REPUBLIKA.CO.ID, ADEN - Meskipun enam tahun mengalami perang dan kesulitan di Yaman, pengungsi Somalia Bader Hassan tetap bertahan dengan harapan untuk kehidupan yang lebih baik daripada di tanah kelahirannya. Namun, pandemi virus corona telah mendorongnya ke tepi bahaya, dan sekarang dia ingin keluar dari negara itu.
"Saya, istri, dan putra saya ingin tinggal di tempat yang baik, seperti orang lain," kata Hassan di Ibu Kota Sanaa.
Sebagai pengungsi, ia telah menjalani hidup di Yaman tanpa dukungan negara atau lembaga amal, katanya. Dia keluar dari sekolah lebih awal untuk mencari nafkah dan sekarang bekerja mencuci mobil di jalan.
"Tetapi bagaimana kita hidup sekarang ketika corona juga mematikan jasa cuci mobil?" ujar dia.
Terbagi antara otoritas Houthi di utara dan pemerintah Yaman di selatan, Yaman hari ini adalah tanah pengungsian dengan 80 persen populasi bergantung pada bantuan kemanusiaan.
Satu dari setiap delapan warga Yaman telah telantar secara internal akibat konflik yang telah berlangsung selama enam tahun dan 280 ribu pengungsi asing juga tinggal di sana. Yaman menampung populasi pengungsi Somalia terbesar kedua di dunia.
Setelah pihak berwenang Houthi mengumumkan kasus virus corona pertama dengan penemuan warga negara Somalia meninggal dunia di sebuah hotel di Sanaa pada Mei lalu, para migran dan pengungsi Afrika semakin distigmatisasi, kata PBB dan para migran.
Ketegangan antara tuan rumah dan pengungsi dan komunitas migran atas sumber daya Yaman pada dasarnya rendah, tetapi hubungan itu menjadi tegang ketika kesengsaraan Yaman semakin dalam, kata Wakil Badan Pengungsi PBB (UNHCR) di Yaman Jean-Nicolas Beuze.
Di samping para pengungsi, sekitar 100 ribu migran juga tiba setiap tahun melalui laut dari kawasan Tanduk Afrika, berharap untuk melakukan perjalanan ke utara menuju Arab Saudi yang kaya dan seterusnya.
Sebagian besar migran berasal dari Ethiopia, merupakan korban perdagangan orang, penganiayaan, pemerkosaan, dan pencurian.
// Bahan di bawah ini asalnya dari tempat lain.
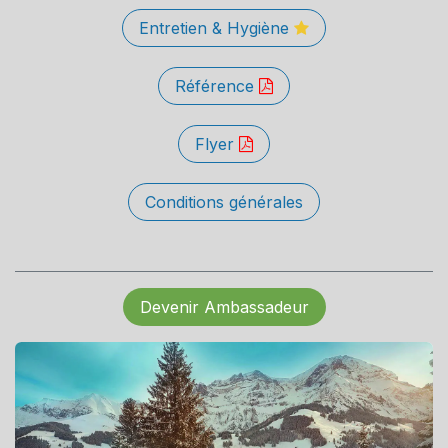
Entretien & Hygiène
Référence
Flyer
Conditions générales
Devenir Ambassadeur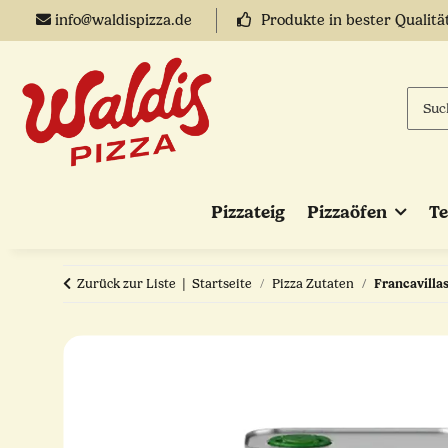
info@waldispizza.de
Produkte in bester Qualitä
Pizzateig
Pizzaöfen
T
Zurück zur Liste
Startseite
Pizza Zutaten
Francavillas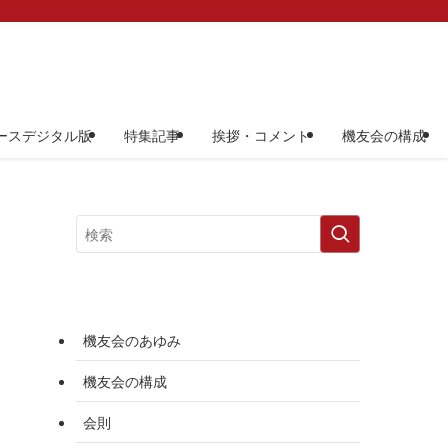
ースデジタル版
特集記事
挨拶・コメント
機友会の構成
機友会のあゆみ
機友会の構成
会則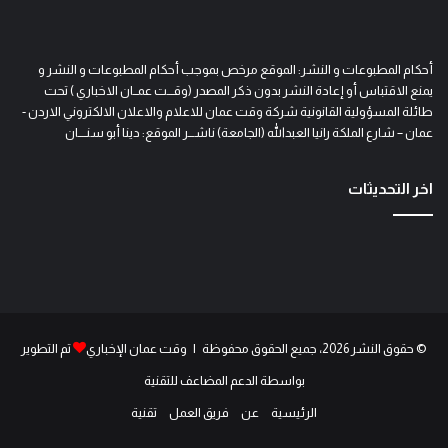
أحكام المطبوعات و النشر: الموقع مرخص بموجب أحكام المطبوعات و النشر و
يمنع الاقتباس أو إعادة النشر بدون ذكر المصدر (وقـــت عمــان الاخباري ) تحت
طائلة المسؤولية القانونية شركة وقت عمان للاعلام والاعلان الالكتروني الاردن -
عمان – شارع الملكة رانيا العبدالله (الجامعة) ناشـــر الموقع: دينا أبو سنــــان
اخر التحديثات
© حقوق النشر 2026، جميع الحقوق محفوظة | وقت عمان الإخباري
تم التطوير
بواسطة الدعم المضاعف للتقنية
الرئيسية
عن
فريق العمل
تقنية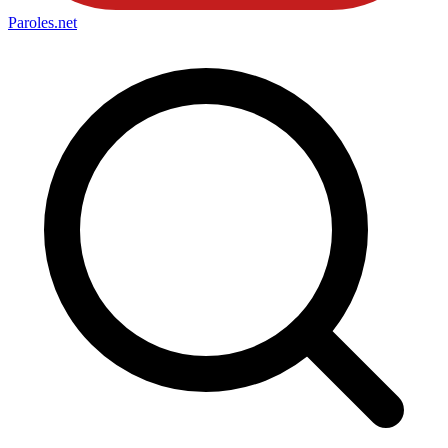
Paroles
.net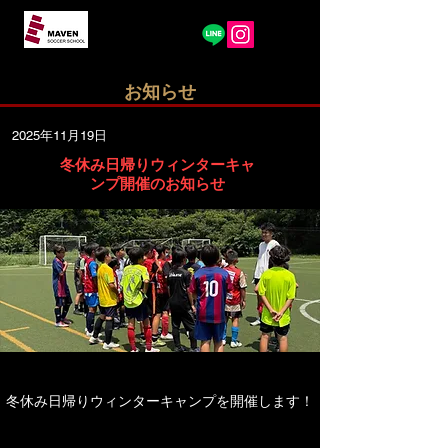
​お知らせ
2025年11月19日
冬休み日帰りウィンターキャ
ンプ開催のお知らせ
冬休み日帰りウィンターキャンプを開催します！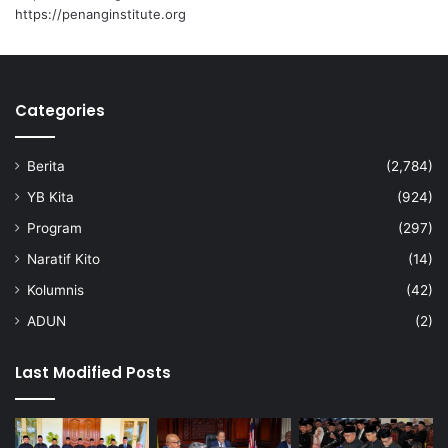
https://penanginstitute.org
Categories
Berita
(2,784)
YB Kita
(924)
Program
(297)
Naratif Kito
(14)
Kolumnis
(42)
ADUN
(2)
Last Modified Posts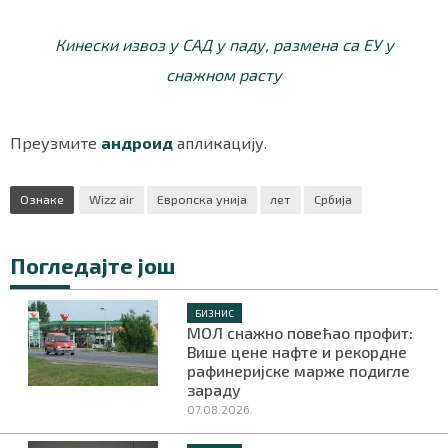
Кинески извоз у САД у паду, размена са ЕУ у
снажном расту
Преузмите
андроид
апликацију.
Ознаке
Wizz air
Европска унија
лет
Србија
Погледајте још
БИЗНИС
МОЛ снажно повећао профит:
Више цене нафте и рекордне
рафинеријске марже подигле
зараду
07.08.2026.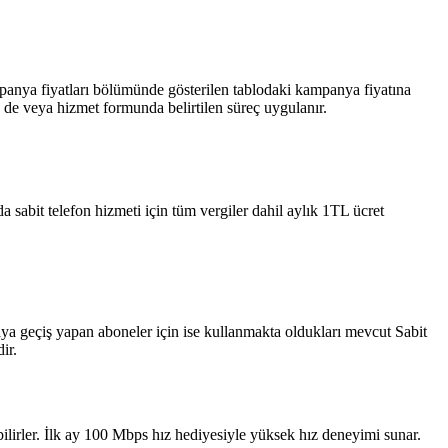
panya fiyatları bölümünde gösterilen tablodaki kampanya fiyatına
de veya hizmet formunda belirtilen süreç uygulanır.
 sabit telefon hizmeti için tüm vergiler dahil aylık 1TL ücret
ya geçiş yapan aboneler için ise kullanmakta oldukları mevcut Sabit
.​​
bilirler.​ İlk ay 100 Mbps hız hediyesiyle yüksek hız deneyimi sunar.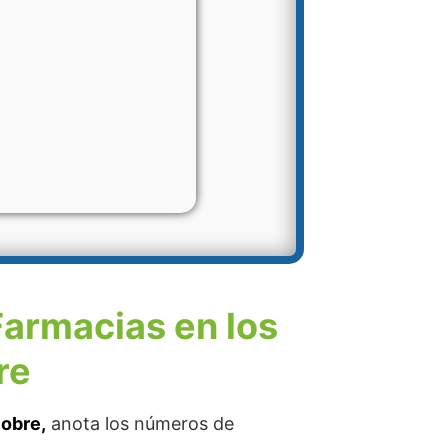
Farmacias en los
re
Cobre,
anota los números de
Sama seperti para pengungsi, mereka sering tinggal berdampingan di kamp-kamp liar di kota-kota utama di Yaman.
"Ketika (migran dan pengungsi) mencapai kantor UNHCR atau mitra kami, mereka sering kali tanpa apa-apa, bahkan tanpa dokumen identitas," kata Beuze.
Seiring dengan meningkatnya kasus virus corona, Organisasi Internasional untuk Migrasi (IOM) mengatakan para migran dipindahkan secara paksa dari daerah perkotaan ke lokasi yang sulit diakses, termasuk lebih dari 1.300 orang yang dipindahkan secara paksa dari utara ke selatan sejak akhir April.
Migran Ethiopia, Abdelaziz, datang melalui laut, tetapi mengatakan bahwa perjalanannya ke Saudi diblokir oleh otoritas utara.
"Ada 250 orang di antara kami dalam perjalanan laut dengan membayar 1.500 riyal Saudi (Rp 5,6 juta). Sekitar lima meninggal dunia," katanya dari taman pinggir jalan yang kosong di mana dia dan puluhan migran Afrika lainnya tidur di atas karton.
Dia sangat ingin pergi. "Kami tidak punya makanan dan minuman. Orang-orang lelah membantu kami," tutur Abdelaziz.